Closed Webgardener closed 6 years ago
Using heketi-cli you must first "remove" the node or devices. For example, run heketi-cli node disable NODEID
followed byheketi-cli node remove NODEID
. This will remove all the bricks from the given node. Once the devices are emptied you can then use heketi-cli device delete
and heketi-cli node delete
to fully remove the items. Note that in order to remove the node there must be sufficent space on the other node's devices. If there is not, you need to add a new good node before running node remove.

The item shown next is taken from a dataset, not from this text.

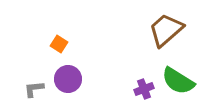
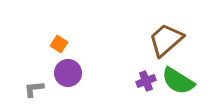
brown trapezoid: moved 10 px down
purple circle: moved 6 px up
purple cross: moved 2 px right, 8 px up
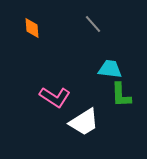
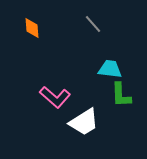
pink L-shape: rotated 8 degrees clockwise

As for the rest of your steps, I don't fully understand the need to generate a new topology file and re-run gluster kubernetes. I would simply add nodes and devices with heketi-cli (use node add
and device add
respectively).
Thank you for your answer. I had already tried to remove the node but it did not work, the bricks cannot be removed. There are plenty of space on the other nodes' devices though. There is something I must be missing.

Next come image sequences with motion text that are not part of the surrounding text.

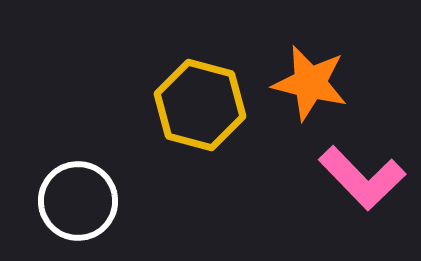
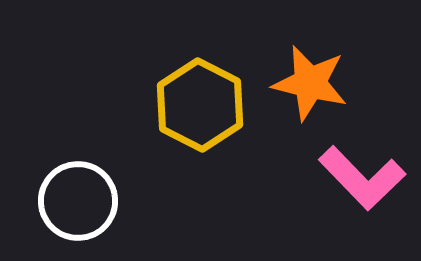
yellow hexagon: rotated 12 degrees clockwise
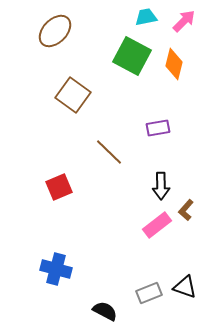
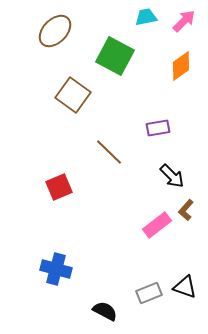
green square: moved 17 px left
orange diamond: moved 7 px right, 2 px down; rotated 40 degrees clockwise
black arrow: moved 11 px right, 10 px up; rotated 44 degrees counterclockwise
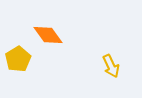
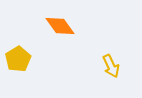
orange diamond: moved 12 px right, 9 px up
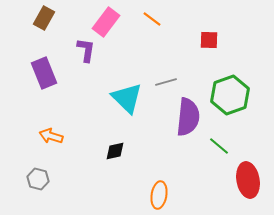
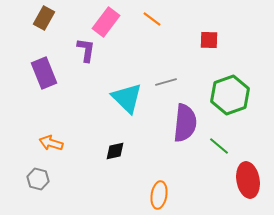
purple semicircle: moved 3 px left, 6 px down
orange arrow: moved 7 px down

About the rest of the steps, the cluster is composed of three nodes. When a node is lost physically, I would like to replace it with another node (same hostname, different IP).
Thank you for your answer. I had already tried to remove the node but it did not work, the bricks cannot be removed. There are plenty of space on the other nodes' devices though. There is something I must be missing.
In that case you might just be hitting a bug or some other subtle issue rather than a architectureal problem. Please feel free to post the exact error message you got and any relevant logging from heketi and we will see what we can do about helping you debug this issue.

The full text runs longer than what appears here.